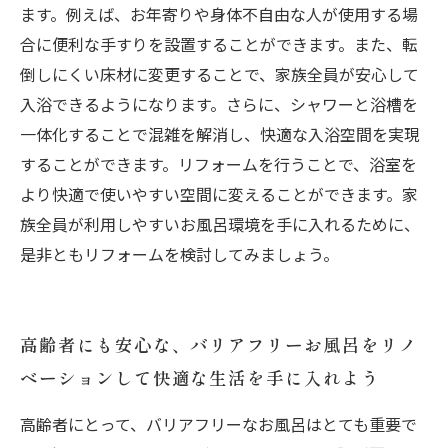
ます。例えば、お年寄りや身体不自由な人が使用する場
合に便利な手すりを設置することができます。また、転
倒しにくい床材に変更することで、家族全員が安心して
入浴できるようになります。さらに、シャワーと浴槽を
一体化することで混雑を解消し、快適な入浴空間を実現
することができます。リフォームを行うことで、浴室を
より快適で使いやすい空間に変えることができます。家
族全員が利用しやすいお風呂環境を手に入れるために、
是非ともリフォームを検討してみましょう。
高齢者にも安心な、バリアフリーお風呂をリノ
ベーションして快適な生活を手に入れよう
高齢者にとって、バリアフリーなお風呂はとても重要で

EXERCISE GOAL
The entries above are to be reproduced exactly, with the pictures dropped.

EXPECTED OUTPUT
ます。例えば、お年寄りや身体不自由な人が使用する場
合に便利な手すりを設置することができます。また、転
倒しにくい床材に変更することで、家族全員が安心して
入浴できるようになります。さらに、シャワーと浴槽を
一体化することで混雑を解消し、快適な入浴空間を実現
することができます。リフォームを行うことで、浴室を
より快適で使いやすい空間に変えることができます。家
族全員が利用しやすいお風呂環境を手に入れるために、
是非ともリフォームを検討してみましょう。
高齢者にも安心な、バリアフリーお風呂をリノ
ベーションして快適な生活を手に入れよう
高齢者にとって、バリアフリーなお風呂はとても重要で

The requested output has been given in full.